A realidade carcerária é talvez a mais grave questão de direitos humanos pendente do Brasil de hoje. As mazelas do sistema prisional brasileiro comprometem também a segurança da sociedade, afinal, as condições degradantes em que são cumpridas as penas privativas de liberdade, e a “mistura” entre presos com graus discrepantes de periculosidade, tornam uma fábula a perspectiva de ressocialização dos detentos, como percebemos por nossas elevadíssimas taxas de reincidência. São nestes termos que, o crime se escolariza, escambia experiências até se tornarem “doutores do crime” e ofertarem seus ensinamentos às organizações criminosas mais comuns, não especificamente as de Brasília, que trabalham em outro cenário e realidade. Hoje no Brasil as penas são cumpridas de maneira infinitamente mais gravosas que o legislador previu por seu caráter absolutamente desumano e degradante, claro, falamos dos cidadãos comuns, não da casta de favorecidos pelo sistema.
Este “script”, excelente apenas como enredo para nossas produções cinematográficas revela-se de absoluta antinomia com a Constituição Republicana de 88. Nossa Carta Fundamental nos traz como carro-chefe o princípio da dignidade da pessoa humana (art. 1º, III), veda peremptoriamente a tortura e o tratamento desumano ou degradante (art. 5º, III), proíbe as sanções cruéis (art. 5º, XLVII, e), impõe o cumprimento da pena em estabelecimentos distintos, de acordo com a natureza do delito, a idade e sexo do apenado (art. 5º, XLVIII) e assegura aos presos o respeito à integridade física e moral (art. 5º, XLIX). Violenta, ainda, a Lei de Execução Penal de 1984, assim como diversos tratados internacionais sobre direitos humanos ratificados pelo país, como o Pacto dos Direitos Civis e Políticos, a Convenção contra a Tortura e outros Tratamentos e Penas Cruéis, Desumanos e Degradantes e a Convenção Interamericana de Direitos Humanos. Não custa informar, o Brasil já foi condenado enumeras vezes pela Corte Interamericana de Direitos Humanos (CIDH) por conta da situação desumana e degradante de suas prisões.

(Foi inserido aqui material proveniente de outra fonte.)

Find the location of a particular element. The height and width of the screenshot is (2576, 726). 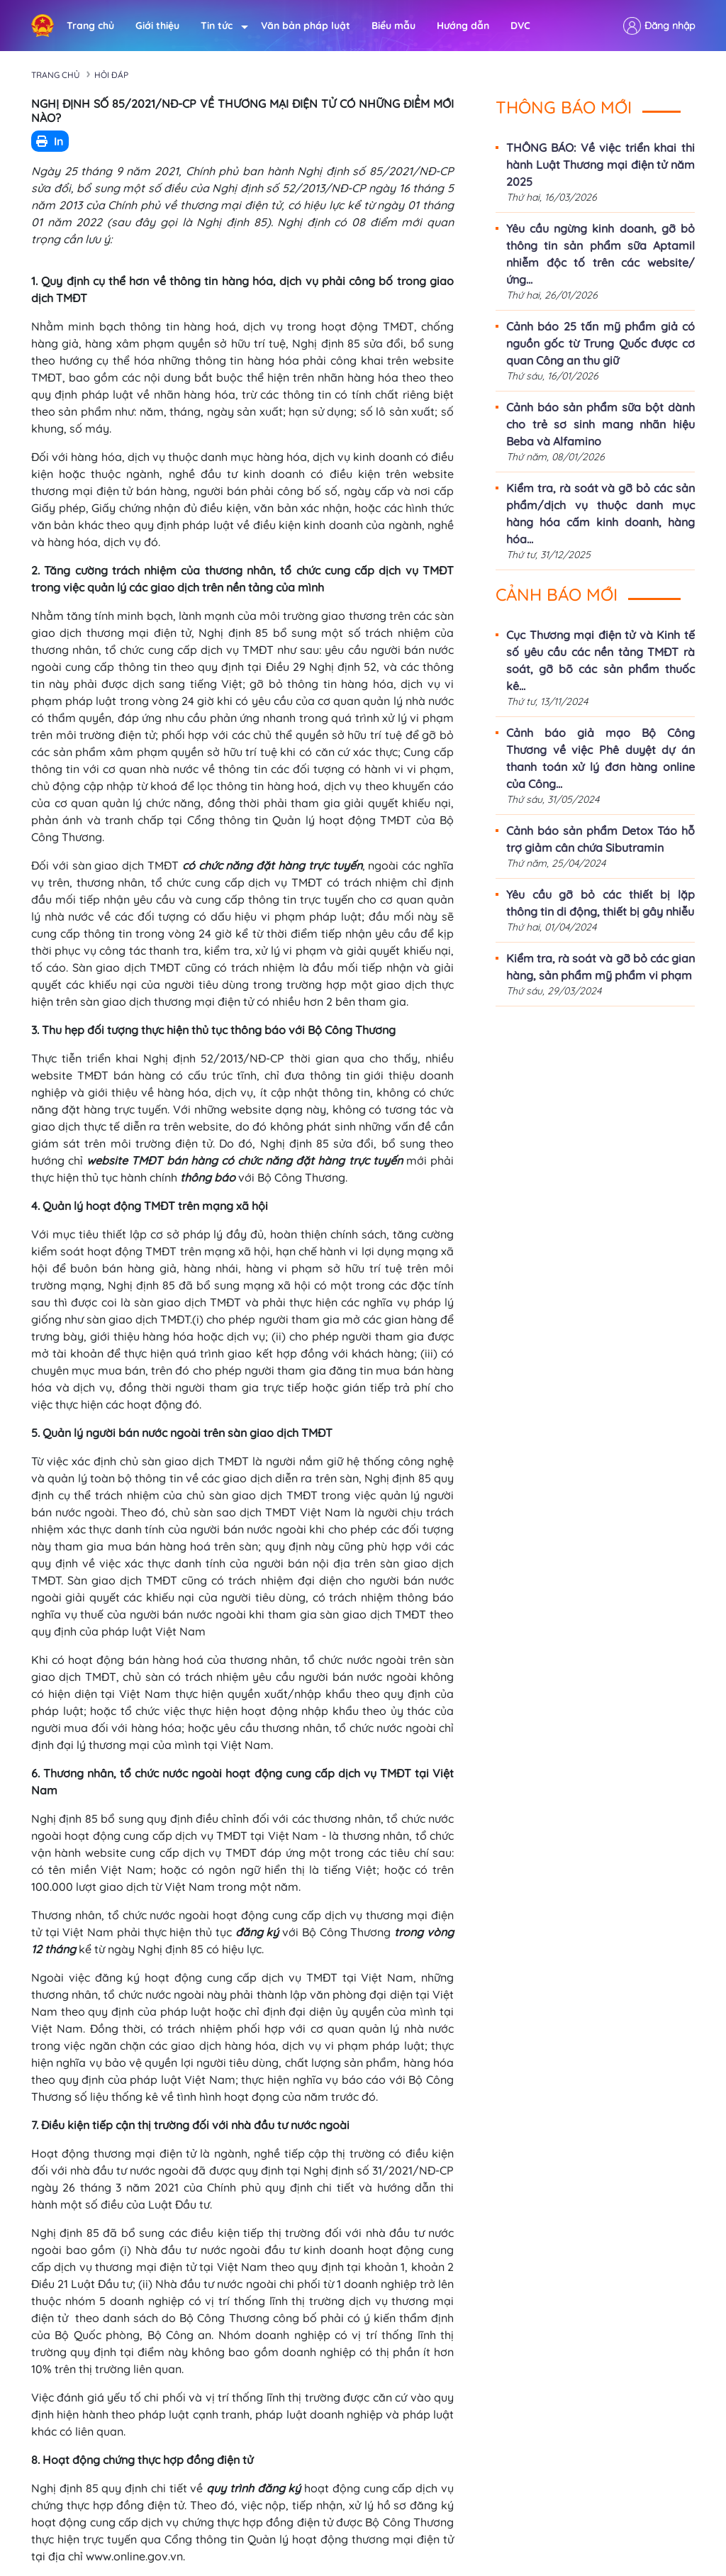 Hỏi đáp is located at coordinates (111, 75).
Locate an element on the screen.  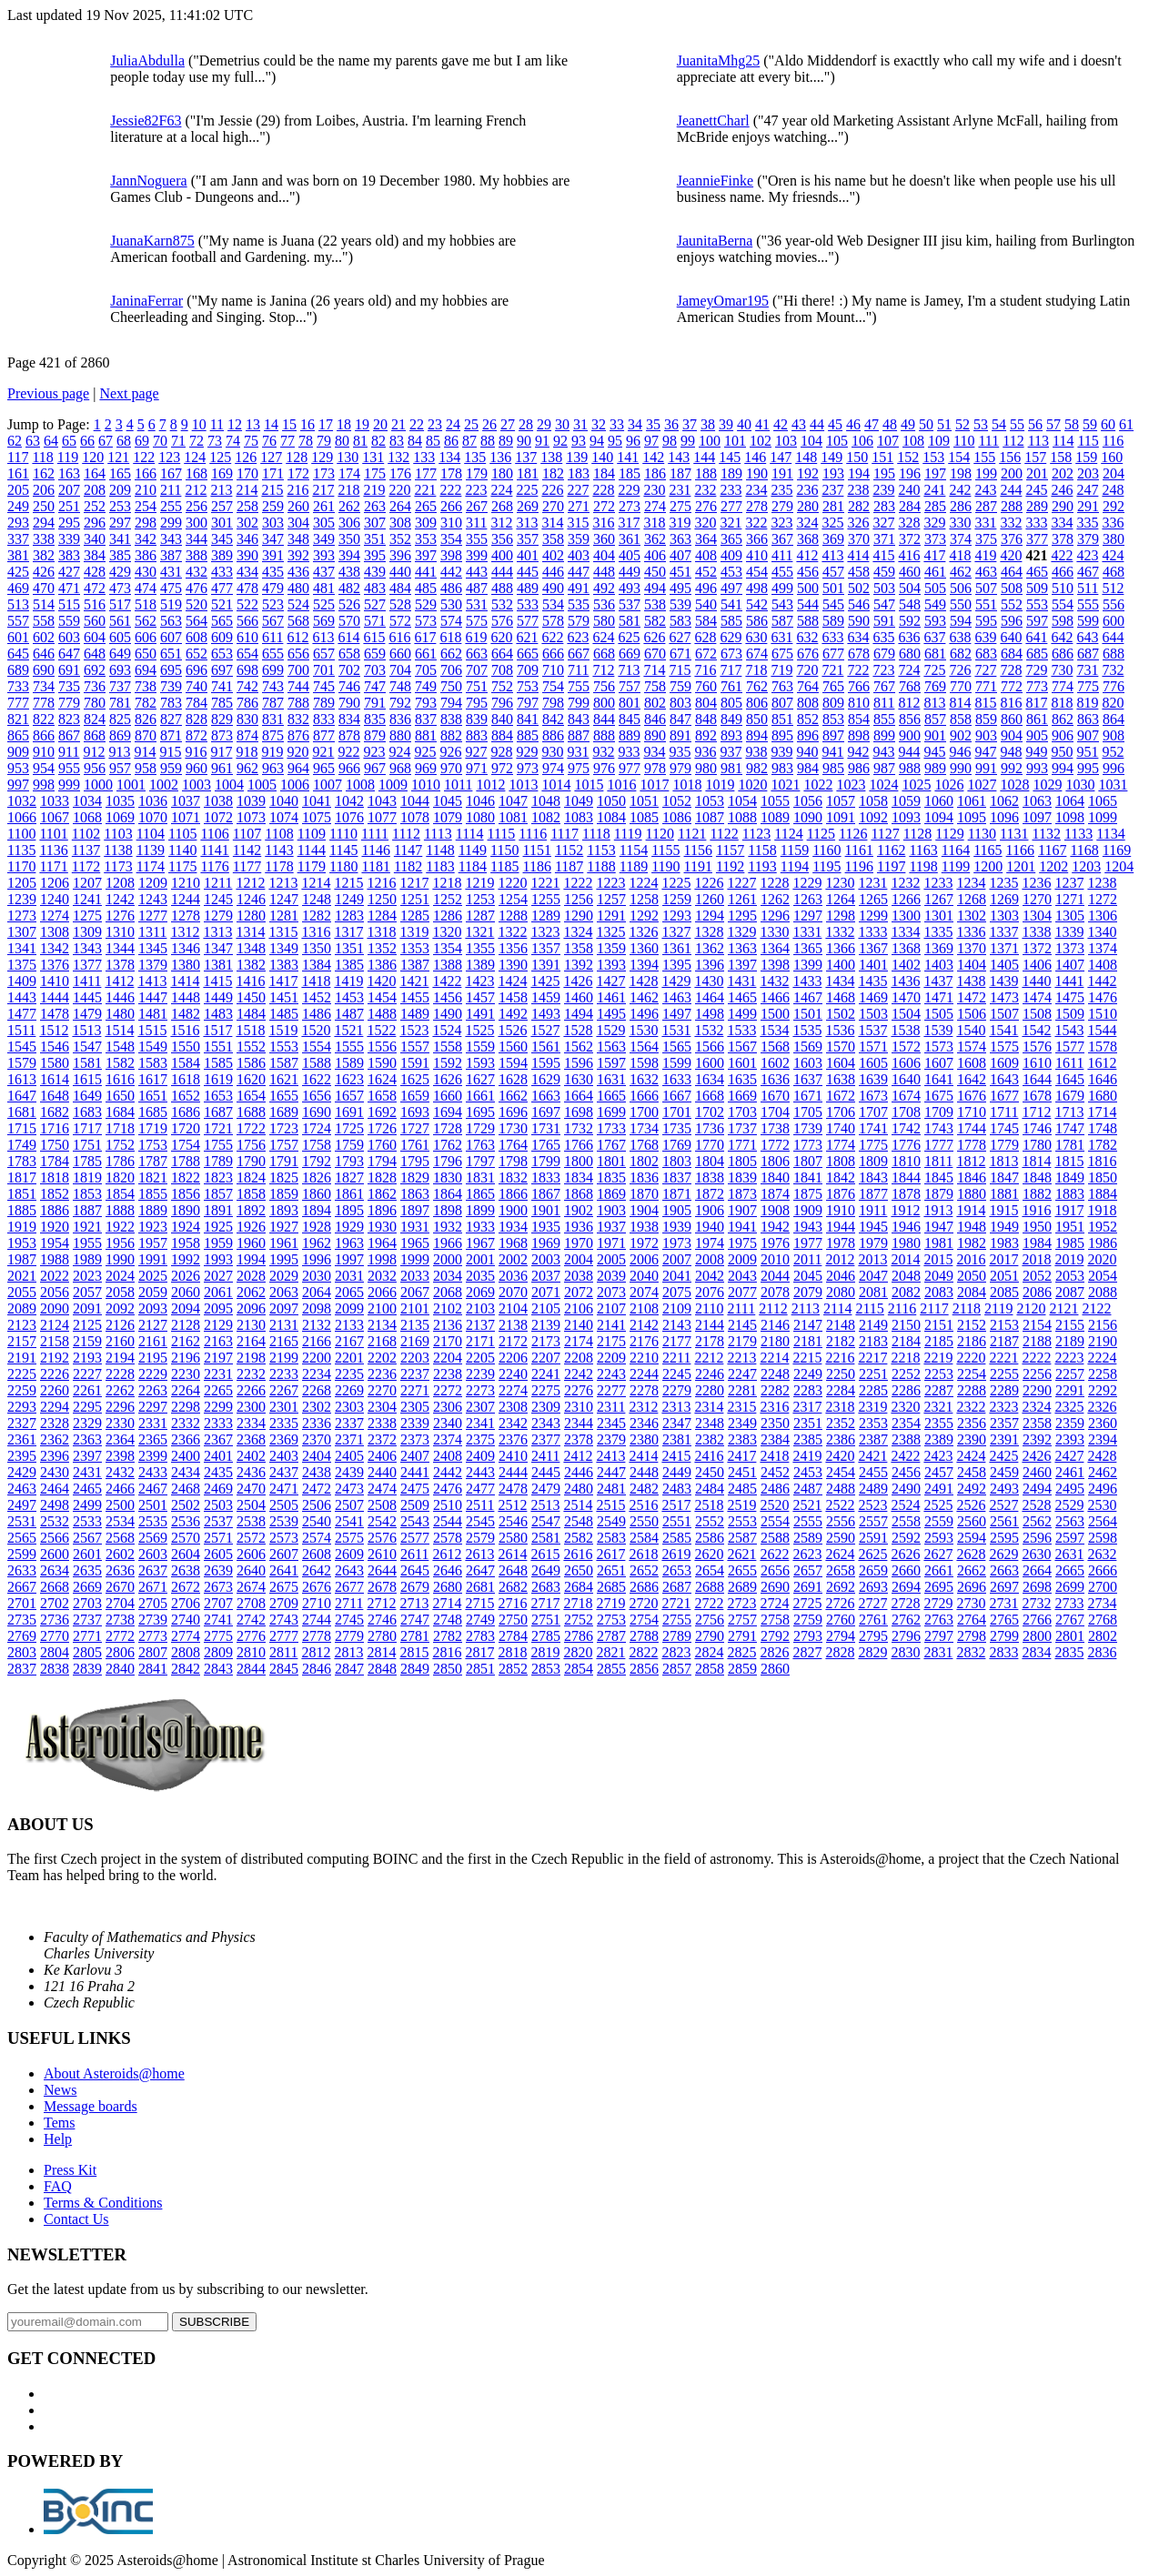 2428 is located at coordinates (1101, 1456).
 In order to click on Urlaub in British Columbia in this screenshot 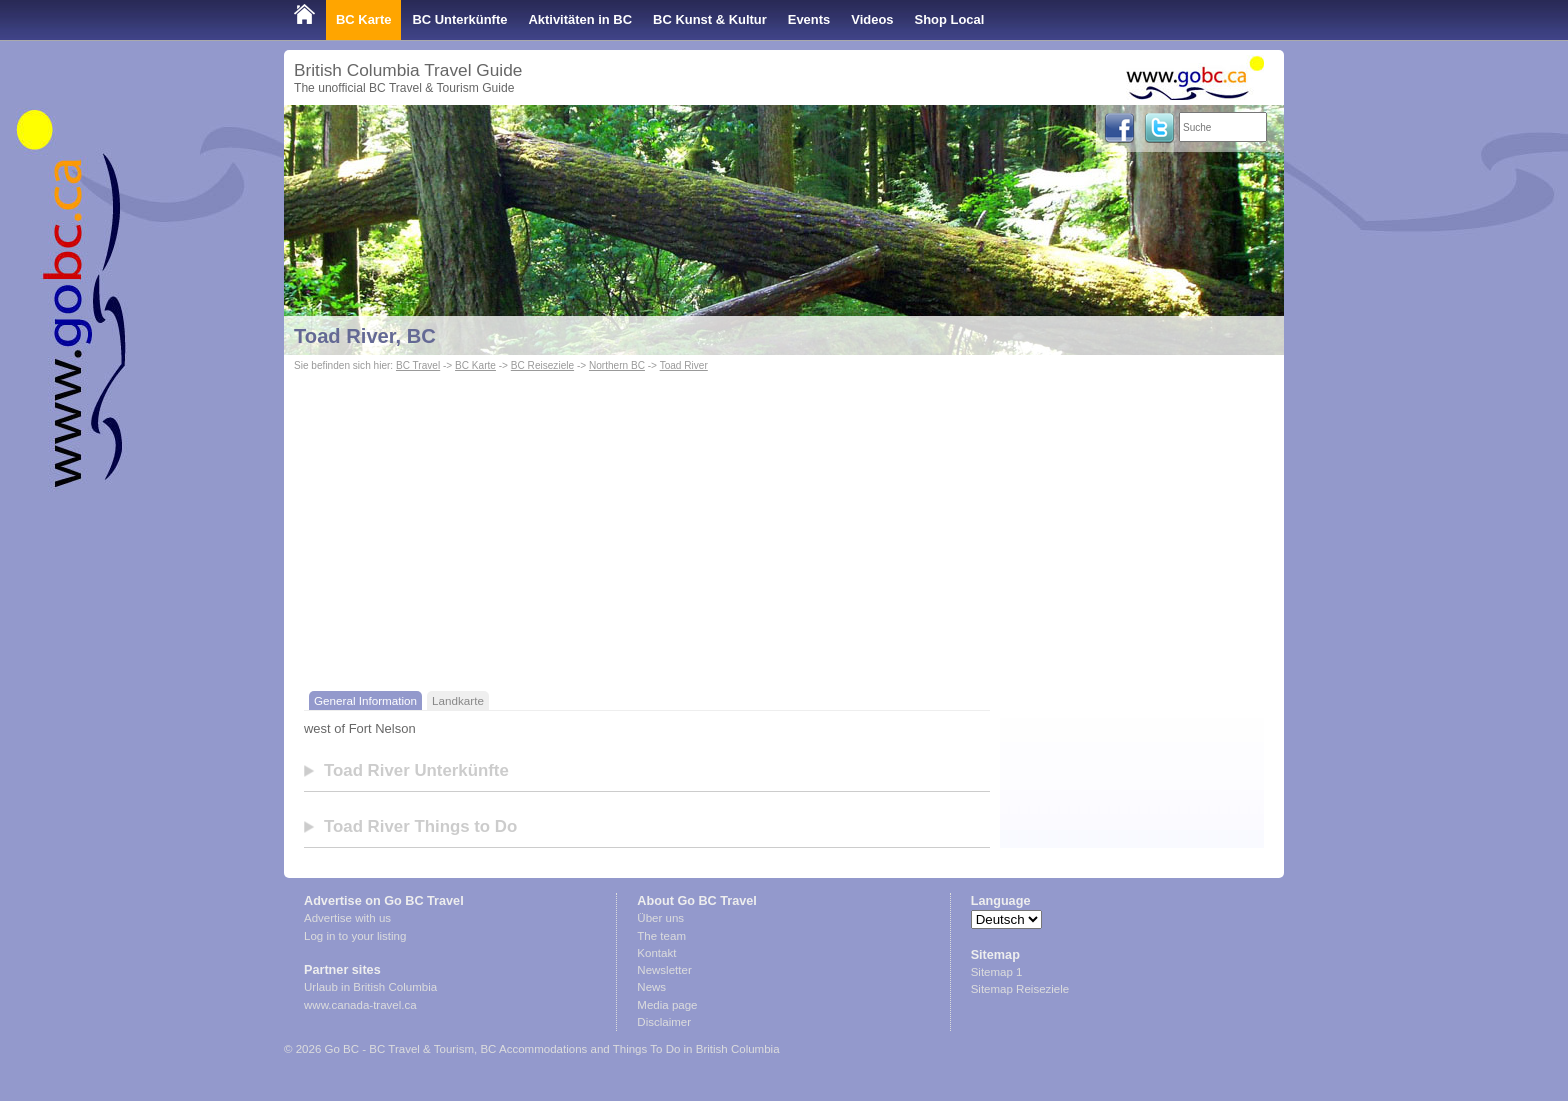 , I will do `click(370, 987)`. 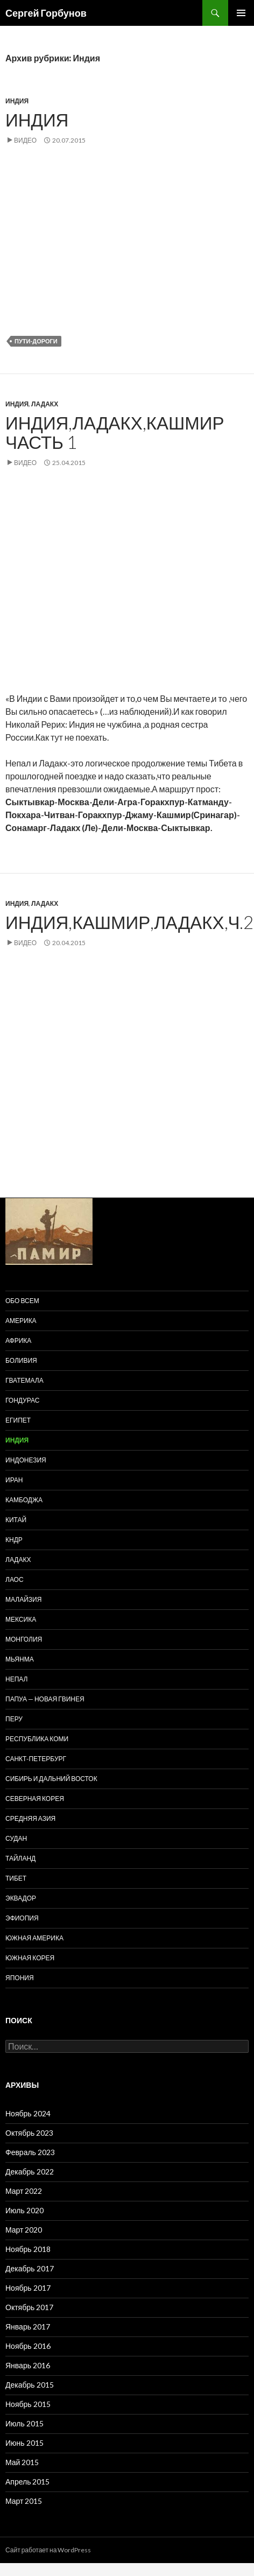 The width and height of the screenshot is (254, 2576). I want to click on Март 2020, so click(24, 2229).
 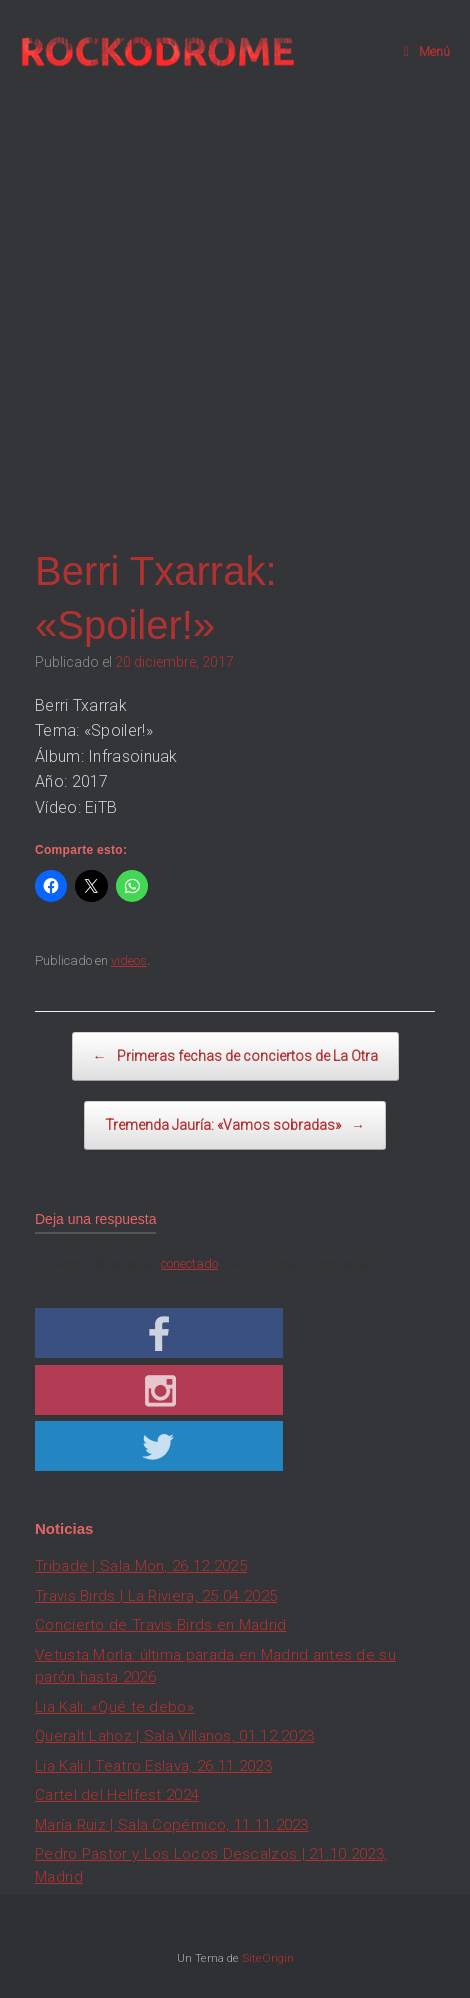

Neste momento voltemos às políticas majoritárias. Sabemos que definitivamente não é medida popular que conte com o apoio da sociedade como medida de caráter prioritário a prestação de dignidade aos sistemas prisionais. Não é a utilização do orçamento público nos presídios que garantirá as eleições nos pleitos seguintes. Assim, não temos lei e nem gestão para a modificação deste cenário absolutamente inconstitucional e que repercute em toda sociedade a partir da proliferação de organizações criminosas cada vez mais aparelhadas e movidas pelo ódio que a ressocialização com o crime os proporcionou nos presídios do país.
A leitura absolutamente equivocada desta situação percebe-se, inclusive, em tribunais superiores como o STJ, que orienta pelo não cabimento de dano moral quando o preso é submetido à custódia do Estado em cela superlotada. Não só há dano moral insofismavelmente, como ousaríamos ir mais além, infirmado a existência ainda de dano moral coletivo pela insegurança pública que a desídia do Estado no trato das questões prisionais no Brasil provoca. Em contrapartida a devolução indevida de um cheque causa dano moral indiscutível, segundo orientação do STJ. A OAB, cumprindo seu papel, propôs ADI para que a questão seja enfrentada pelo STF (ADI 5170, Rel. Min. Rosa Weber).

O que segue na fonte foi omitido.